_Your goal_: Calculate how many lines in the following records hold the word "града", and report that number without comment.

_Exercise input_:
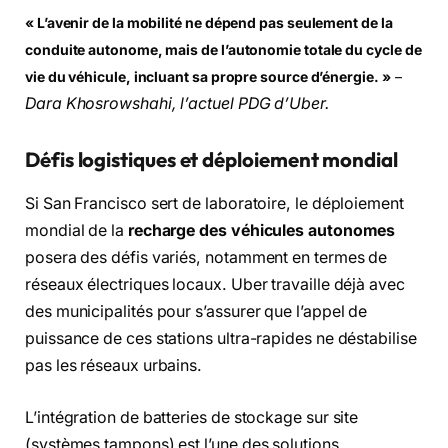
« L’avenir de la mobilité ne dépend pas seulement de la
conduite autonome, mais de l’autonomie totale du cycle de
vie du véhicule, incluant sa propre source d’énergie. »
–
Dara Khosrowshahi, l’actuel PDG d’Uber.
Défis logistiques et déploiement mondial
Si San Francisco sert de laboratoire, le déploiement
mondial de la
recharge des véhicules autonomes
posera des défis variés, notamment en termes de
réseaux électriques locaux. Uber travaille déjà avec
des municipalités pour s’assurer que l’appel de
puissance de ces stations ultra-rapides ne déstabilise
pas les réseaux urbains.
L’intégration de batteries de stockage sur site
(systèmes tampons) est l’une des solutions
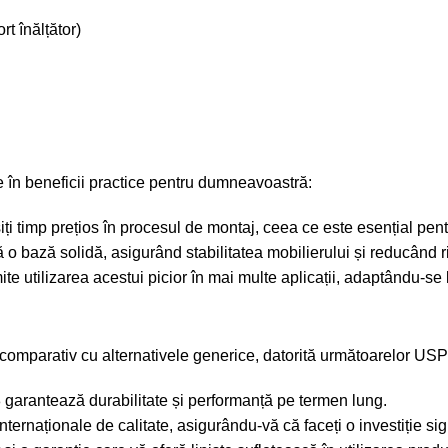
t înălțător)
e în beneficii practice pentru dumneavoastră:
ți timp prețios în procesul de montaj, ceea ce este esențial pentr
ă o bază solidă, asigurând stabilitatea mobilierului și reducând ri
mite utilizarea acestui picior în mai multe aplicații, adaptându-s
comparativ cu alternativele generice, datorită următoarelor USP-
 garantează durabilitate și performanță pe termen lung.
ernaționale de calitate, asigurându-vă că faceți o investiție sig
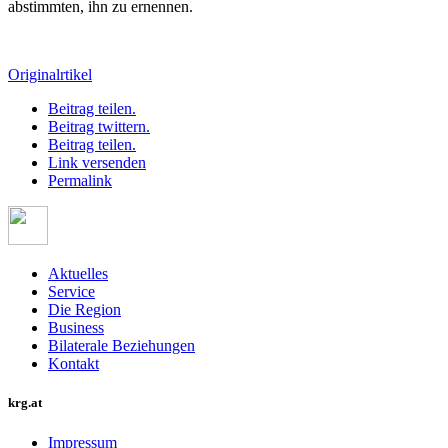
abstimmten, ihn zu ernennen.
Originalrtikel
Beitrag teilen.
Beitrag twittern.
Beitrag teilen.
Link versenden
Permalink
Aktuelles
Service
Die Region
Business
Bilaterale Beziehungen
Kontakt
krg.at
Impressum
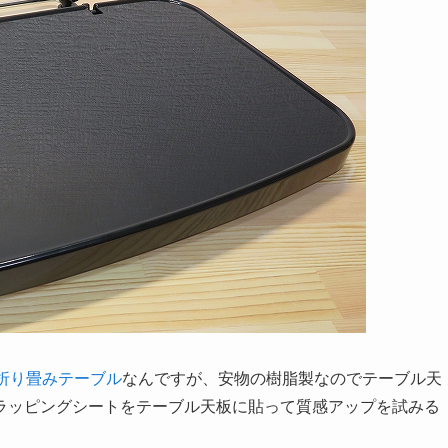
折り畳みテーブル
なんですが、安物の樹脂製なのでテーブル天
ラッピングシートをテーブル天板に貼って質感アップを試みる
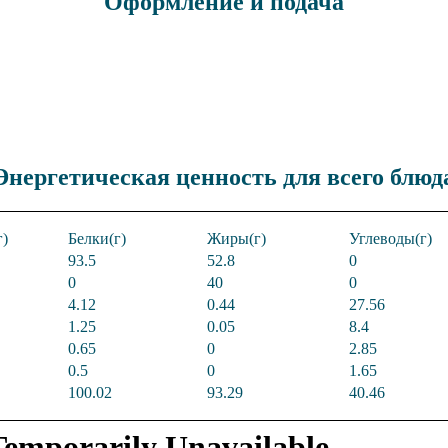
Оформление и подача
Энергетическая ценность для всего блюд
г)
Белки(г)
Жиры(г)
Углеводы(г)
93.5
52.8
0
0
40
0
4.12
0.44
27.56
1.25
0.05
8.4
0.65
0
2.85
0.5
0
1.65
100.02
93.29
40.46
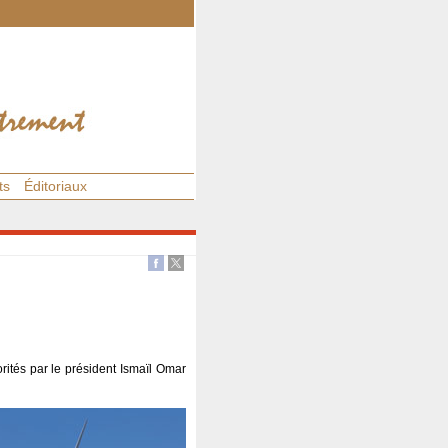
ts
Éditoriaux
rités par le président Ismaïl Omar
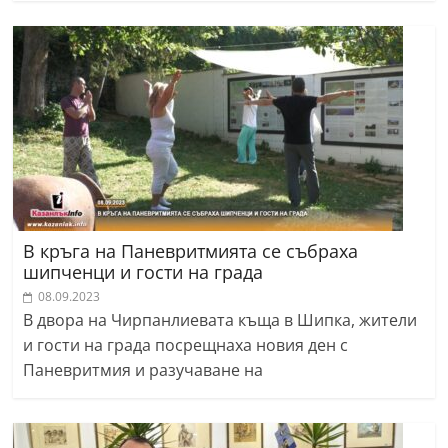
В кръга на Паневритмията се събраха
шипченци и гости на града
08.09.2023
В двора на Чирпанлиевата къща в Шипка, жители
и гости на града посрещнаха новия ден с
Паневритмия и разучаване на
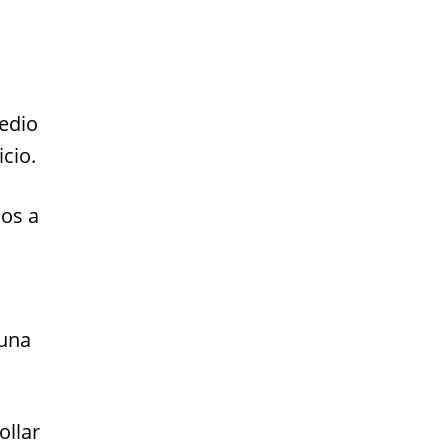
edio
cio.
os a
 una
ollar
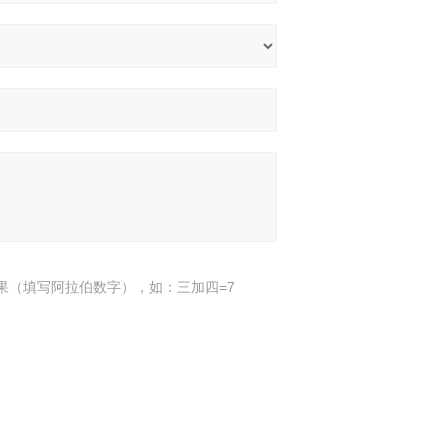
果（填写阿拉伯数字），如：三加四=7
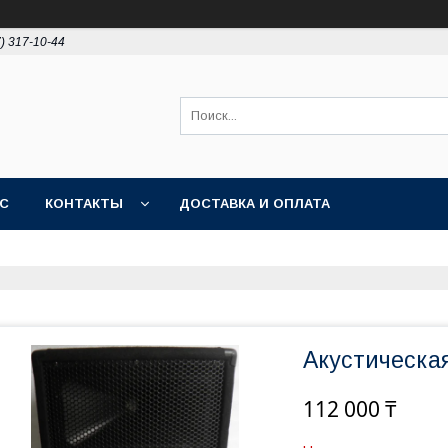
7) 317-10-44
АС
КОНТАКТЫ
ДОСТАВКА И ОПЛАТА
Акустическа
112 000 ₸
==
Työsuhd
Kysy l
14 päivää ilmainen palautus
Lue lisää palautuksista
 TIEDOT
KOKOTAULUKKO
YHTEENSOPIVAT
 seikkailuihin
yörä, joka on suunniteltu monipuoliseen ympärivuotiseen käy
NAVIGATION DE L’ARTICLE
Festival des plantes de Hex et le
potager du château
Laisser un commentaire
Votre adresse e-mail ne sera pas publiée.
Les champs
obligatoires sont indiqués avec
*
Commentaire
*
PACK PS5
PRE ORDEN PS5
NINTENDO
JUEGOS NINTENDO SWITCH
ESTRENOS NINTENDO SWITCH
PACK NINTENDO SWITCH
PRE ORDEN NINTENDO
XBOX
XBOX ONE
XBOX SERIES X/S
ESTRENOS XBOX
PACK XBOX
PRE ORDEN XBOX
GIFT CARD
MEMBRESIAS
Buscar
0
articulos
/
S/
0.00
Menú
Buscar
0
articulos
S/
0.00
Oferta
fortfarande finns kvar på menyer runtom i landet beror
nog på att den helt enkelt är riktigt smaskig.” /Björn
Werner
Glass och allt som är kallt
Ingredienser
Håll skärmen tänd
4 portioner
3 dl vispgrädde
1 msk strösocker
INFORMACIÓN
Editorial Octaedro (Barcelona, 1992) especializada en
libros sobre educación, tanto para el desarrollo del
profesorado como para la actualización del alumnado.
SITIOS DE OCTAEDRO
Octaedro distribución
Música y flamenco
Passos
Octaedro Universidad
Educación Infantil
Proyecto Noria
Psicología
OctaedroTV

_Written solution_: 2